BobP = Here is some info about the "one digit" that you might find useful. This is in regards to "repeat digits" from previous game played.
When you are coming off a 3 different digit game and there is a 1 digit repeat, you reduce the 220 possible combinations to 84 possible combinations. This equates to 28 possible 3 digit combinations per each of the 3 digits that previously played.
If you can eliminate 2 of those digits then you have only 28 possible 3-digit combinations to work with that include Doubles and Pures. In this scenario, out of the 28 possibles 15 of the 28 are 3 different digit combinations leaving 13 for Doubles & Pures.
If you are working off a No Repeat game, the 220 possibles are reduced to 80 probables. Out of this 80, 50 of the possibles deal with Doubles & Pures while 30 are 3 different digits.

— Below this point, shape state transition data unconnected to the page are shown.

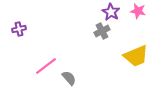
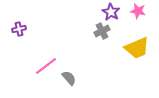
yellow trapezoid: moved 1 px right, 8 px up
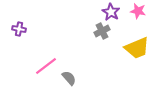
purple cross: rotated 24 degrees clockwise
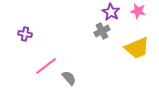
purple cross: moved 6 px right, 5 px down
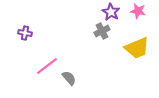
purple cross: moved 1 px up
pink line: moved 1 px right
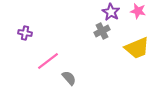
pink line: moved 1 px right, 5 px up
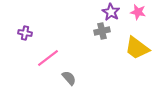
pink star: moved 1 px down
gray cross: rotated 14 degrees clockwise
yellow trapezoid: rotated 60 degrees clockwise
pink line: moved 3 px up
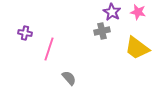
purple star: moved 1 px right
pink line: moved 1 px right, 9 px up; rotated 35 degrees counterclockwise
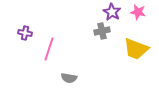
yellow trapezoid: moved 1 px left, 1 px down; rotated 16 degrees counterclockwise
gray semicircle: rotated 140 degrees clockwise
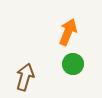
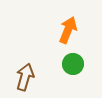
orange arrow: moved 2 px up
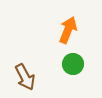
brown arrow: rotated 136 degrees clockwise
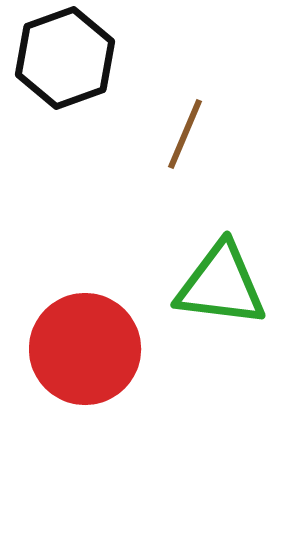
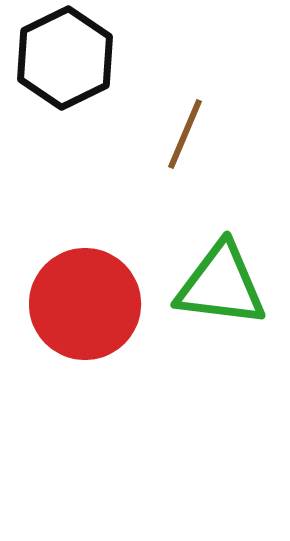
black hexagon: rotated 6 degrees counterclockwise
red circle: moved 45 px up
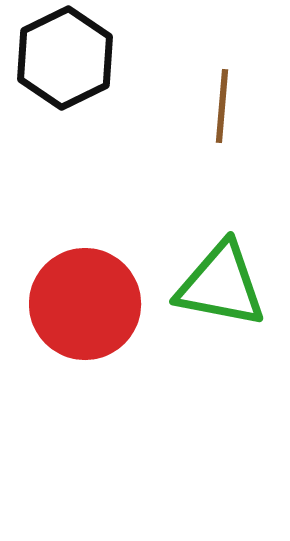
brown line: moved 37 px right, 28 px up; rotated 18 degrees counterclockwise
green triangle: rotated 4 degrees clockwise
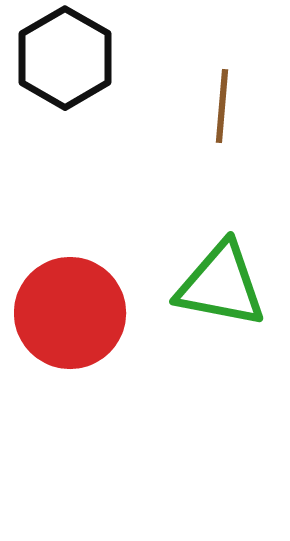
black hexagon: rotated 4 degrees counterclockwise
red circle: moved 15 px left, 9 px down
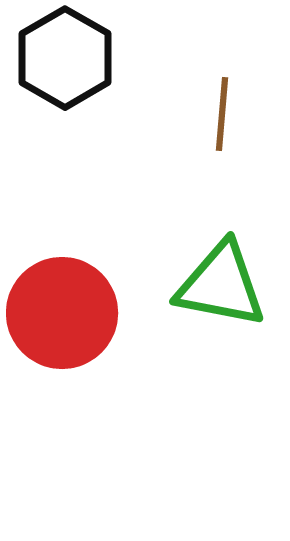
brown line: moved 8 px down
red circle: moved 8 px left
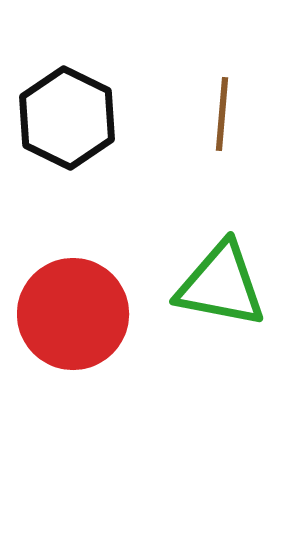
black hexagon: moved 2 px right, 60 px down; rotated 4 degrees counterclockwise
red circle: moved 11 px right, 1 px down
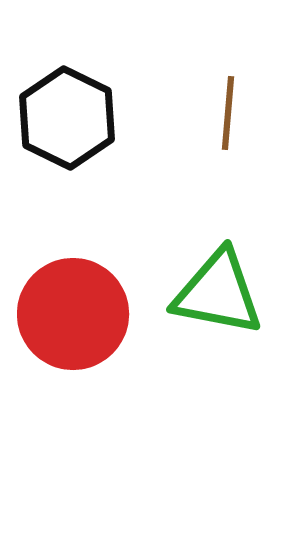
brown line: moved 6 px right, 1 px up
green triangle: moved 3 px left, 8 px down
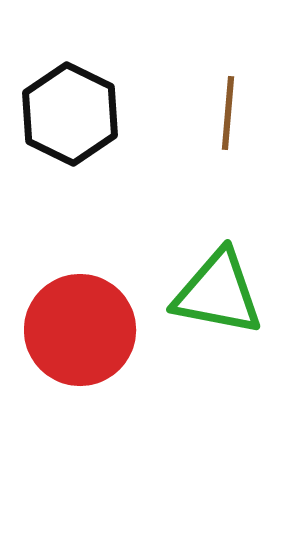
black hexagon: moved 3 px right, 4 px up
red circle: moved 7 px right, 16 px down
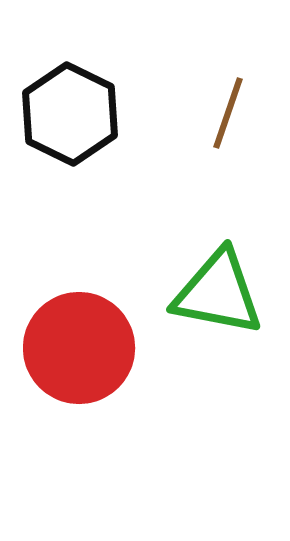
brown line: rotated 14 degrees clockwise
red circle: moved 1 px left, 18 px down
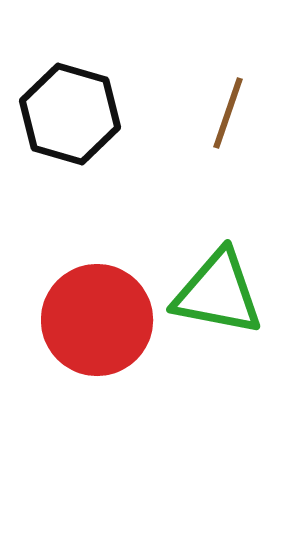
black hexagon: rotated 10 degrees counterclockwise
red circle: moved 18 px right, 28 px up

I found here in Texas Midday that with the 50/30 split with Doubles & Pures being the larger group that Doubles happen more often coming off a No Repeat then a Repeat situation by a 57 to 45 ratio in the database I have that goes back to 2-3-2003. There are periods of time when each is running about 50/50 but there seem to be longer periods of time when the case of a Double appearing on a Non-repeat instance happens more often then coming on a Repeat situation.
When I checked the South Carolina Combined Database, things were different. Seems a Double happening with a repeat digit from previous game (whether the single digit or the one that doubles) happens more often then a Double coming off a "non-repeat" circumstance.
In fact, Doubles in SC (database goes back to 10-1-2003) they were about 50/50 starting out until Doubles with a repeat digit took a slight lead to be 69 to 62 in the final analysis. For this reason I wonder if things might be different if only Individual databases were analysised and it would also be on a "state-by-state" basis as to whether the higher ratio would pertain to Repeat situations or No Repeat situations.
Something else, if you are coming off a Doubles game and have a 1 digit repeat, the 220 combinations are reduced to 72 possibles. Of these 50 will be 3 different digits and 22 will be Doubles/Pures. I know we sometimes see "back to back" doubles and you would think the probability of that happening would be less of a chance with the higher ratio of 3 different digits probable then Doubles.
Anyway....thought the above would be a little "food for thought" <G>